Kamis, 15 September 2016
09:30
TERASING: Tumiso dan para tapol Pulau Buru berperahu menuju tempat
pertunjukan orkes dangdut. Foto kiri, Tumiso sekarang. Dia tinggal di rumah
jompo eks tapol di Kramat, Jakarta. DOK TUMISO
Penggemar karya-karya Pramoedya Ananta Toer layak
berterima kasih kepada Tumiso. Tanpa dia, dunia sastra Indonesia belum tentu
bisa menikmati novel-novel masterpiece Pram di Pulau Buru.
FOLLY AKBAR, Jakarta
Tanggal 2 Oktober 1979 adalah hari yang membahagiakan
bagi Tumiso.

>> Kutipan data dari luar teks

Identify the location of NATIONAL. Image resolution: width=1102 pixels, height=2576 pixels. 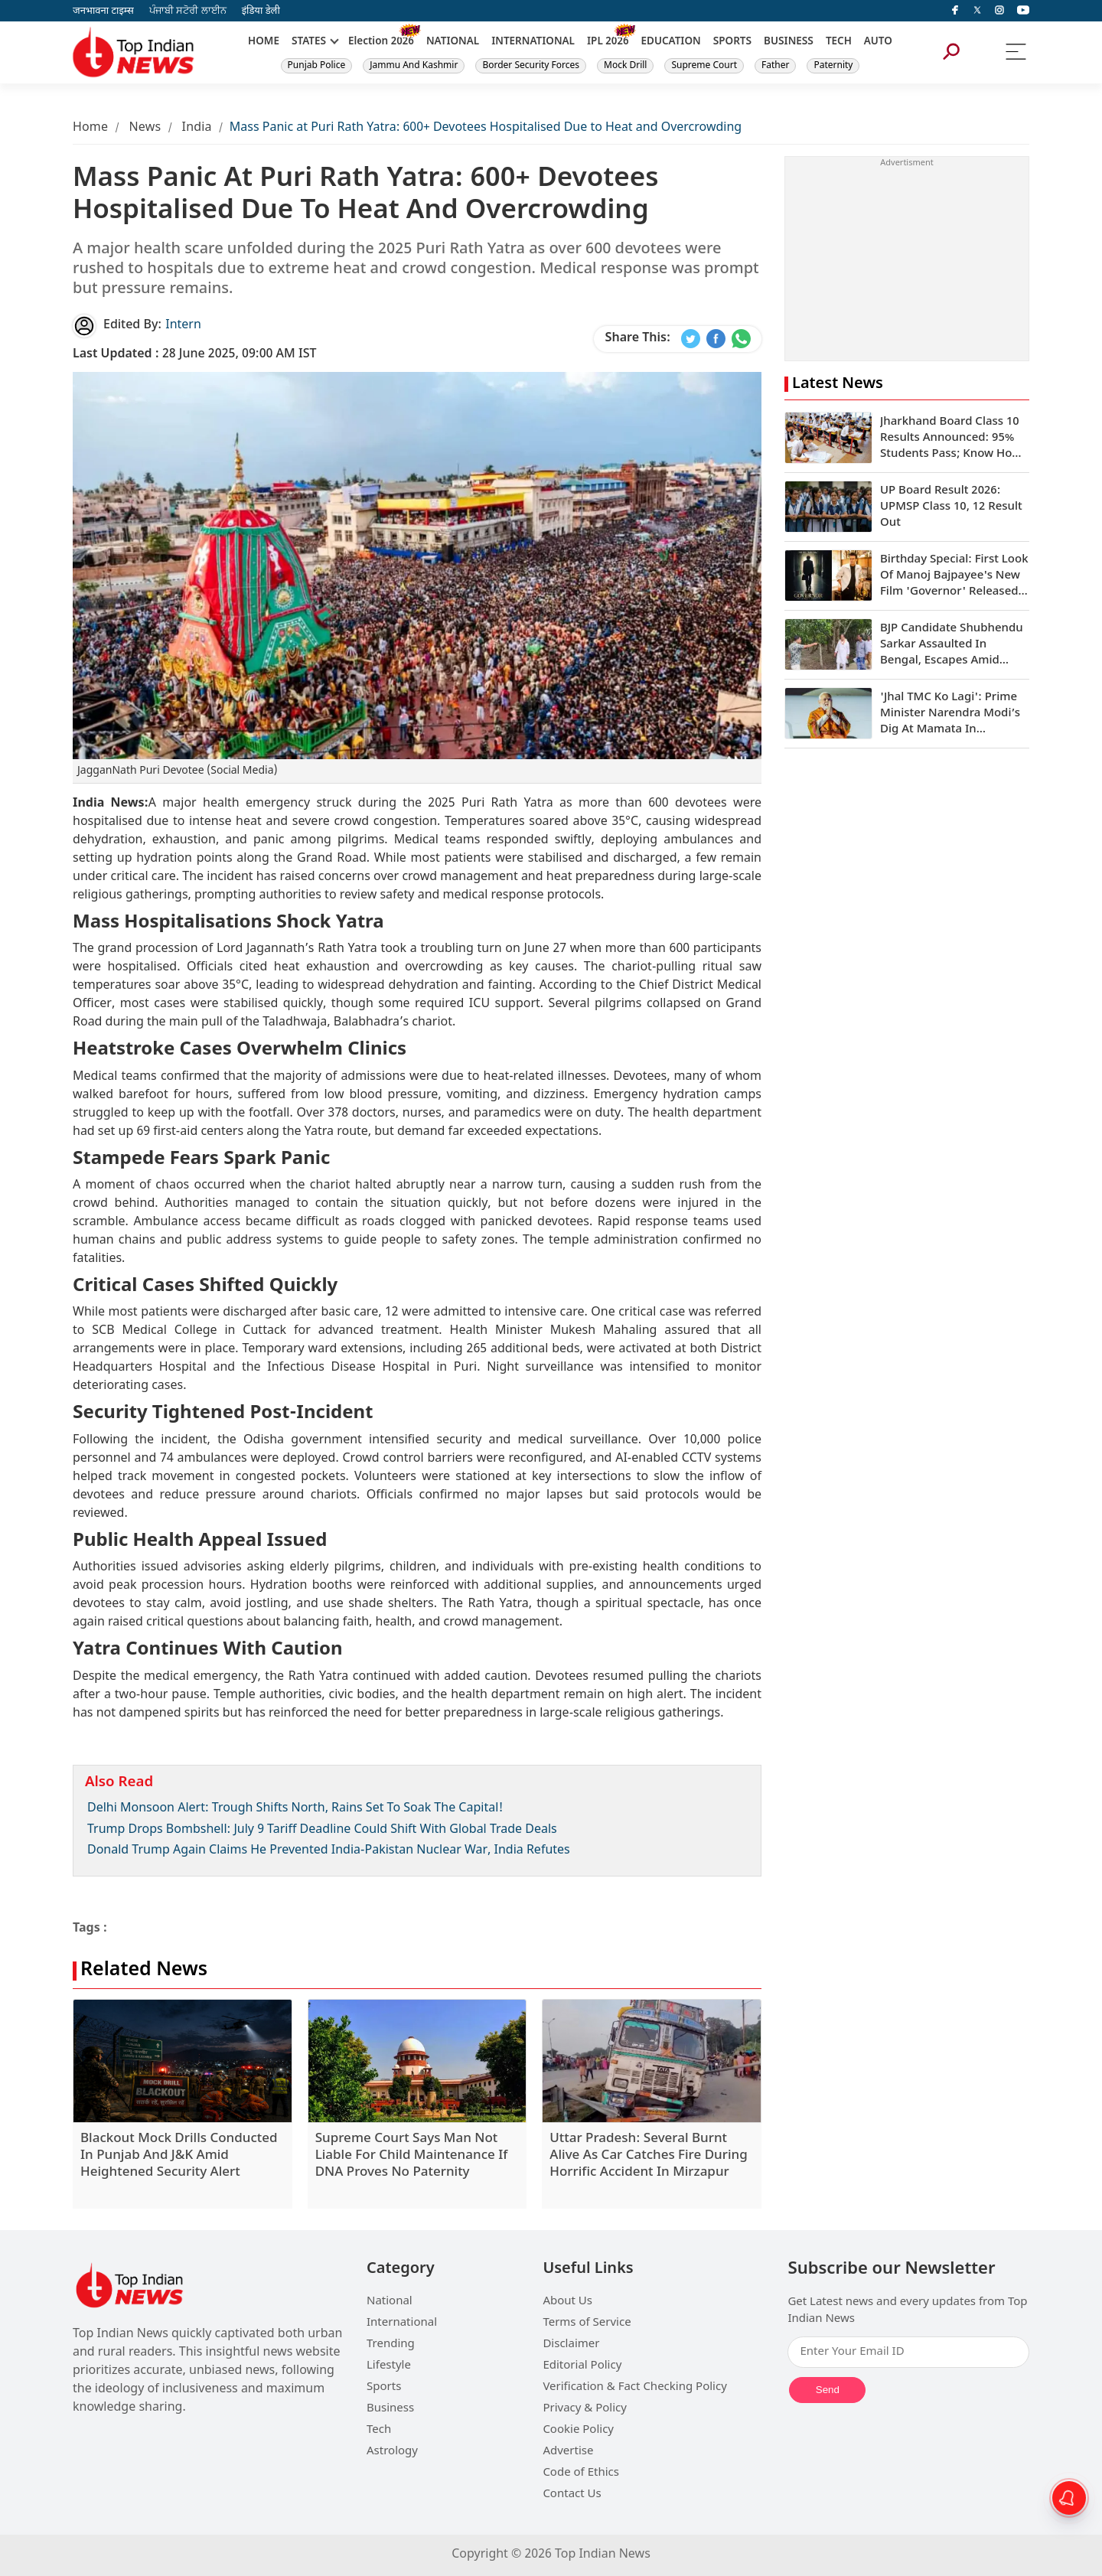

Hari itu, bersama para tahanan politik lainnya di Pulau Buru, dia
menghirup udara bebas. Kapal Gunung Jati yang biasa mengangkut jemaah haji
menjadi angkutan yang mengantarkannya kembali ke tanah Jawa. Selama 10 tahun
(1969–1979) dia diasingkan di pulau terpencil di Maluku tersebut.
Saat bebas itu, jika teman-temannya membawa pulang
berbagai barang pribadi, tidak demikian halnya dengan Tumiso. Dia hanya
mencangking dua setel pakaian dan sebotol minyak kayu putih.
Yang banyak, karungnya diisi tumpukan naskah novel-novel
sahabatnya, Pramoedya Ananta Toer. Mulai Tetralogi Pulau Buru; Bumi Manusia,
Anak Semua Bangsa, Jejak Langkah, dan Rumah Kaca; hingga novel Arus Balik, Arok
Dedes, Ensiklopedi Citrawi Indonesia, dan Mata Pusaran.
Begitu kapal meninggalkan dermaga Pulau Buru, hati Tumiso
sangat lega. Pasalnya, dia hampir pasti bisa menyelamatkan karya-karya besar
Pram tersebut. Namun, fakta berikutnya berkata lain. Begitu tiba di pelabuhan
Surabaya, Tumiso dan 41 temannya langsung dibawa ke Akademi Militer (Akmil) di
Magelang. Pramoedya termasuk di dalamnya.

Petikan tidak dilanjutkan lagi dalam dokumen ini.